My goats are all separated for kidding, but all kids have been born now. One set twins is a week old and doing well becoming escape artists, but the other mom is in the main yard with her kid who is 3 days old. He is bigger and stronger than the two were at that age and I think the kids would do okay with each other. I am worried about the moms though. They are both super protective and worried they will hurt each other's kids. When can I start thinking about putting everybody back together? Eventually I am going to start separating the kids at night but I will wait a few more weeks.


----------



## packhillboers (Feb 2, 2011)

Well, it all depends on your set up and what kind of does you have. I waited at least a week with new moms and their babies before I put them all together. It gives the mamma time to be able to develop her 'parenting' skills and helps her in making her kids listen well to her.
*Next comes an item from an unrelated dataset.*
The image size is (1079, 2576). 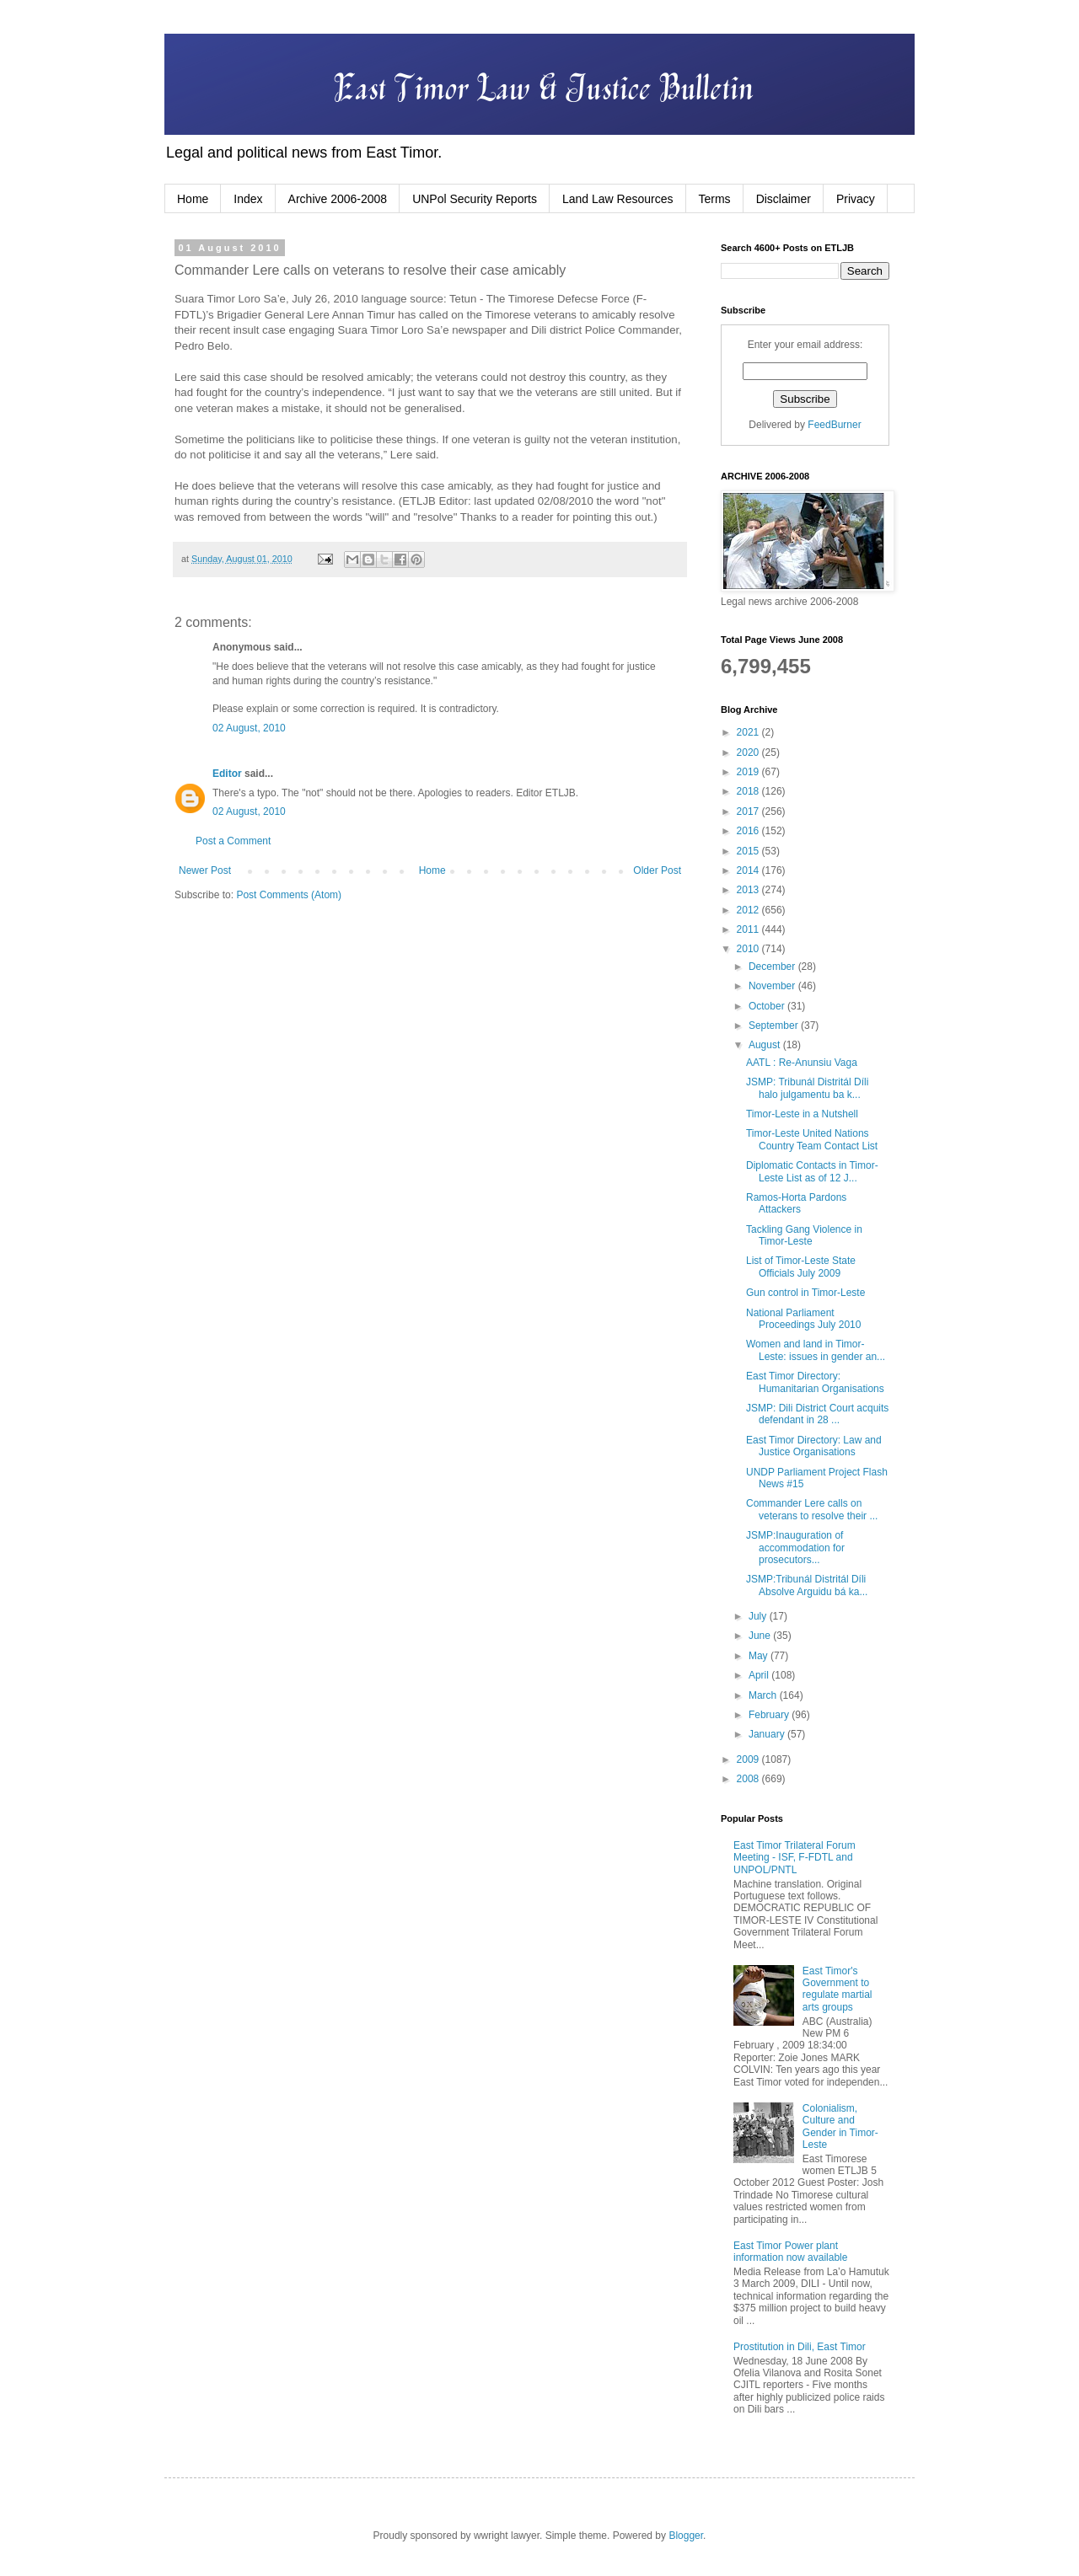 I want to click on Commander Lere calls on veterans to resolve their ..., so click(x=812, y=1509).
The babies all will desire to play together and this will help the mammas be able to get back into the herd government with each other. I would think a week to be enough time unless the younger ones are not eating well or the mamma still is needing some rebound time with health. I like keeping them separate for a week and sometimes more if the mamma needs attention as it helps me give individual attention to each mamma, but I have a small operation, and I have the small separate pens to do this. If you have a lot of goats.. let them all be together sooner. Herd government is so interesting to observe. I love watching this all play out with the mamma goats when they are all together with their young ones. We have a hill area. The mammas don't really want their babies going too far down that hill when they are young and will wait until the kids are sleeping for a nap before they wander out down the hill. There is an appointed babysitter Doe to stay up with the babies to keep an eye on them all while the others go down the hill to eat. I find that so interesting. Last kidding season, it was the same Doe that ended up staying with the babies everytime. She was the only one that had given birth to just one baby so I guess she was supposed to watch all the other's kids. So funny. One year.. it was this one other Doe- she also was the only one that year to have one baby and she would yell and yell for the others to come back up the hill and relieve her babysitting duty. Goat herd government is something that you can watch and see if your does are ready to be altogether. I am sure they can even work at 3 days old if you decide to put them all together. If it is your does first year kidding, keep her in a week.


----------